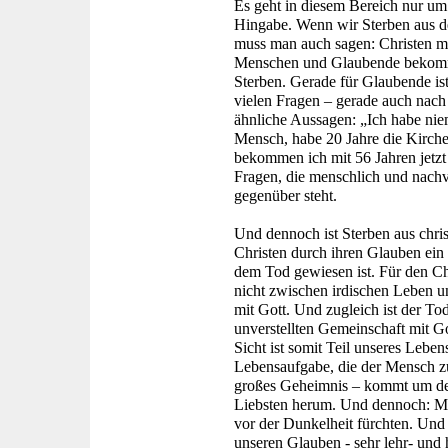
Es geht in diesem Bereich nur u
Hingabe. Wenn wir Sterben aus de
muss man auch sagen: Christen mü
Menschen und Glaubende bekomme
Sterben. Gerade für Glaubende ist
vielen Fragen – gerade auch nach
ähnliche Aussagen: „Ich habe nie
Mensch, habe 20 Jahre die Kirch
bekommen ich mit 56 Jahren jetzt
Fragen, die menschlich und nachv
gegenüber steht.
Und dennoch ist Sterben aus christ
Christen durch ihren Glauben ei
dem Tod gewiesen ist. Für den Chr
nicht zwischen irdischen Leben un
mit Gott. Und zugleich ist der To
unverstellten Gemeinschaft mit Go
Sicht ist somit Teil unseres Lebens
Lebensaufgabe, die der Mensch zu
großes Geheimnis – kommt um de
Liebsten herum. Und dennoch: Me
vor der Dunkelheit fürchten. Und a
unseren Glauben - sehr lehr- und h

» YOUR GOAL
Retype the full listing exactly; pictures stay out.

» ANSWER TO THE EXERCISE
Es geht in diesem Bereich nur u
Hingabe. Wenn wir Sterben aus de
muss man auch sagen: Christen mü
Menschen und Glaubende bekomme
Sterben. Gerade für Glaubende ist
vielen Fragen – gerade auch nach
ähnliche Aussagen: „Ich habe nie
Mensch, habe 20 Jahre die Kirch
bekommen ich mit 56 Jahren jetzt
Fragen, die menschlich und nachv
gegenüber steht.
Und dennoch ist Sterben aus christ
Christen durch ihren Glauben ei
dem Tod gewiesen ist. Für den Chr
nicht zwischen irdischen Leben un
mit Gott. Und zugleich ist der To
unverstellten Gemeinschaft mit Go
Sicht ist somit Teil unseres Lebens
Lebensaufgabe, die der Mensch zu
großes Geheimnis – kommt um de
Liebsten herum. Und dennoch: Me
vor der Dunkelheit fürchten. Und a
unseren Glauben - sehr lehr- und h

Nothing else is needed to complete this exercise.